* Exercise description
Search the listing below for the string "your" and show each line that contains it.

==== Data excerpts ====

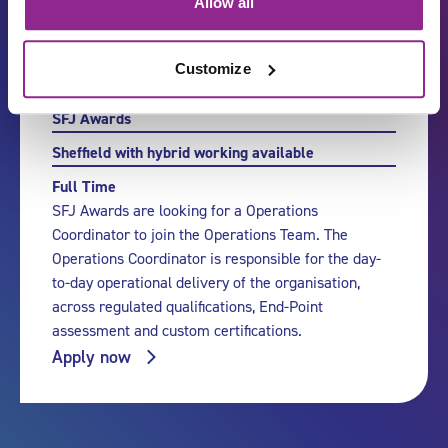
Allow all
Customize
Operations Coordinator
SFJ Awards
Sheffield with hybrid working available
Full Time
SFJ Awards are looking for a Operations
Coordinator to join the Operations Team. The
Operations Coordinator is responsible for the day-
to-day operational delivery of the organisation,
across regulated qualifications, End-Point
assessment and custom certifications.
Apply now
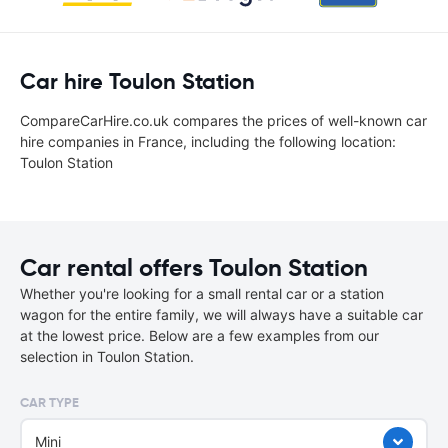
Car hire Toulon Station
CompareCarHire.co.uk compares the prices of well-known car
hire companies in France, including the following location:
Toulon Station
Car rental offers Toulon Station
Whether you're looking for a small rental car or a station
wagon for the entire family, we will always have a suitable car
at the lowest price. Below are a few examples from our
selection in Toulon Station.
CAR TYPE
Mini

====
==== Data excerpts ====

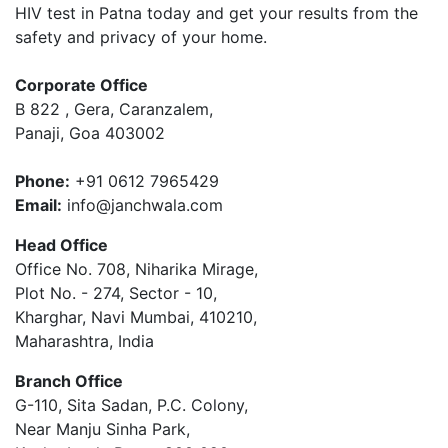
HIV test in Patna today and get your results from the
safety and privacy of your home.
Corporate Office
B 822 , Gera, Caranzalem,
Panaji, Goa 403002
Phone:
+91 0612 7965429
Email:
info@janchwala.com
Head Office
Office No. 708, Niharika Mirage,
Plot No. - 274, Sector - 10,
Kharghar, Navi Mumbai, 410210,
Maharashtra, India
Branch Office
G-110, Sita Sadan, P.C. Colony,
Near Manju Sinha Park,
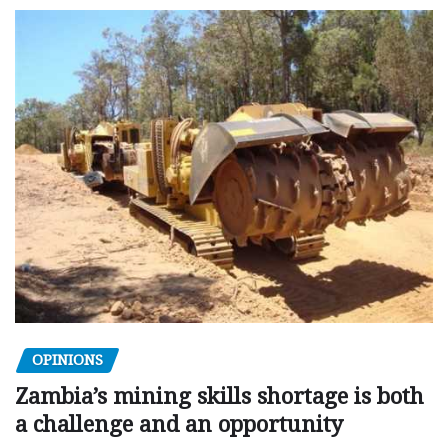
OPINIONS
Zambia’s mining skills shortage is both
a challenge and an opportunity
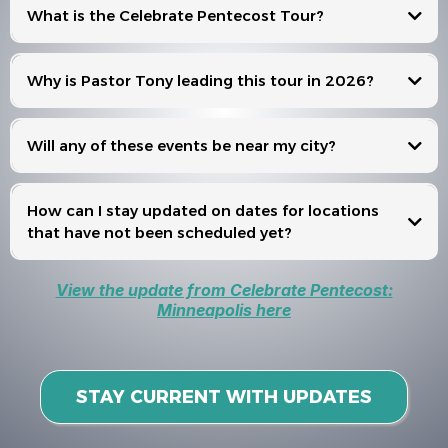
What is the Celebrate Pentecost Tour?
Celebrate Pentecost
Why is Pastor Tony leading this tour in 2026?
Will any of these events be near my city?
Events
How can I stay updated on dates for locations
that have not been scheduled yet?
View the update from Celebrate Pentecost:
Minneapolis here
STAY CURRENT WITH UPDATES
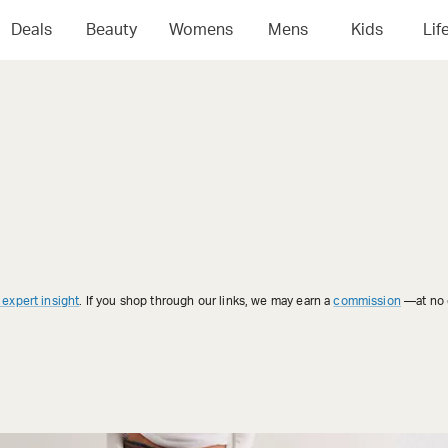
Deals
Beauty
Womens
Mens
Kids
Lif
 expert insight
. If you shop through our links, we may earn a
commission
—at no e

====
==== Data excerpts ====

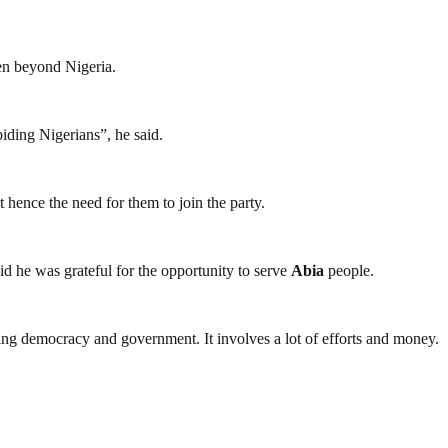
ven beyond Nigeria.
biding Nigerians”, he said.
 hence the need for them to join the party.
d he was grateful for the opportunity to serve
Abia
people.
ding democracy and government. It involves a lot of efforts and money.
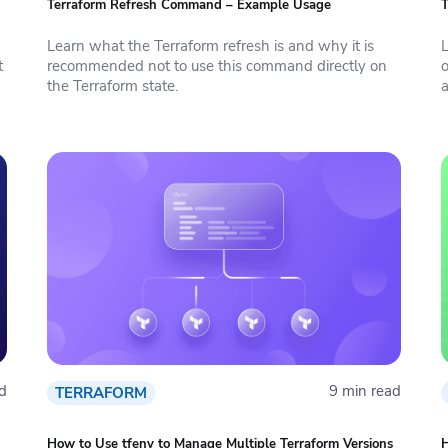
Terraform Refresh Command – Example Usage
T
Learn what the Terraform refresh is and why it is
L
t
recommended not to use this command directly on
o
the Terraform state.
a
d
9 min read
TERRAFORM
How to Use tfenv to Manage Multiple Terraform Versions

====

* Result of the task
HIV test in Patna today and get your results from the
safety and privacy of your home.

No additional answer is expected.